20 décembre 2020 à 10 h 32 min

Un décret présidentiel portant mise en place d’un dispositif national de la sécurité des systèmes d’information a été promulgué en janvier 2020 et prévoit notamment l’élaboration d’une stratégie nationale en la matière, incluant des investigations numériques en cas d’attaques cybernétiques ciblant les institutions nationales.

Les sites web algériens (DZ) sont-ils vulnérables ? Telle est la question suscitée par de nombreux observateurs après le piratage de plusieurs sites internet algériens d’entreprises privées mais aussi publiques ainsi que des organismes institutionnels.

Pour Younès Grar, consultant en TIC, «les attaques sont chose courante contre les gouvernements ou les entreprises pour différentes raisons. Il y a ceux qui veulent se venger, cela entre aussi dans le cadre de la guerre électronique sur les réseaux sociaux et les sites web en changeant, par exemple, la page d’accueil.

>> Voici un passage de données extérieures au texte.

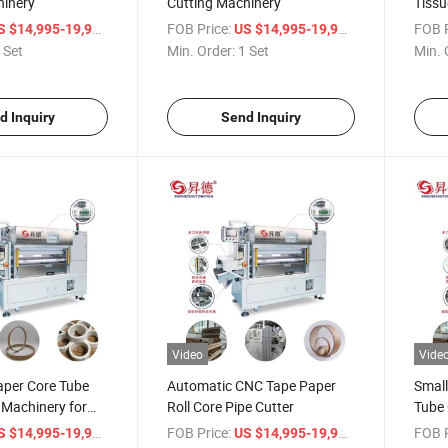
hinery
Cutting Machinery
Tissu
/ Set
FOB Price:
/ Set
FOB P
S $14,995-19,998
US $14,995-19,998
 Set
Min. Order:
1 Set
Min. 
d Inquiry
Send Inquiry
Video
Vide
aper Core Tube
Automatic CNC Tape Paper
Smal
 Machinery for
Roll Core Pipe Cutter
Tube 
oll
/ Piece
FOB Price:
/ Piece
FOB P
S $14,995-19,998
US $14,995-19,998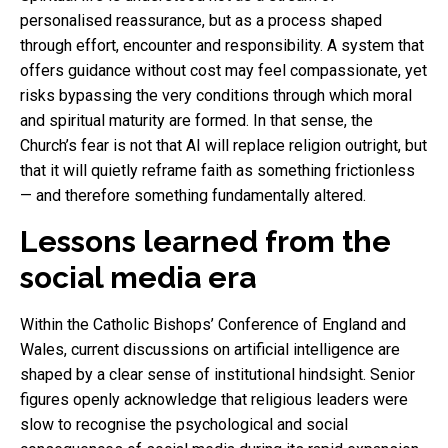
personalised reassurance, but as a process shaped
through effort, encounter and responsibility. A system that
offers guidance without cost may feel compassionate, yet
risks bypassing the very conditions through which moral
and spiritual maturity are formed. In that sense, the
Church’s fear is not that AI will replace religion outright, but
that it will quietly reframe faith as something frictionless
— and therefore something fundamentally altered.
Lessons learned from the
social media era
Within the Catholic Bishops’ Conference of England and
Wales, current discussions on artificial intelligence are
shaped by a clear sense of institutional hindsight. Senior
figures openly acknowledge that religious leaders were
slow to recognise the psychological and social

Il peut s’agir aussi de récupérer des données plus ou moins stratégiques et les exploiter. Parfois, c’est dû à des failles au niveau des sites de l’entreprise ou des hébergeurs. Dernièrement, c’est un ensemble de sites qui a été piraté. C’est une faille importance qui peut causer des problèmes aux propriétaires des sites».

Pas de protection à 100%

A ses yeux, «il n’y a pas une protection à 100%. Ce qui manque en Algérie, c’est une politique nationale de sécurité informatique. Aujourd’hui, chacun sécurise à sa manière selon la compétence, le savoir-faire et la volonté des ingénieurs. Il faut prendre les précautions nécessaires et opérer des mises à jour des logiciels.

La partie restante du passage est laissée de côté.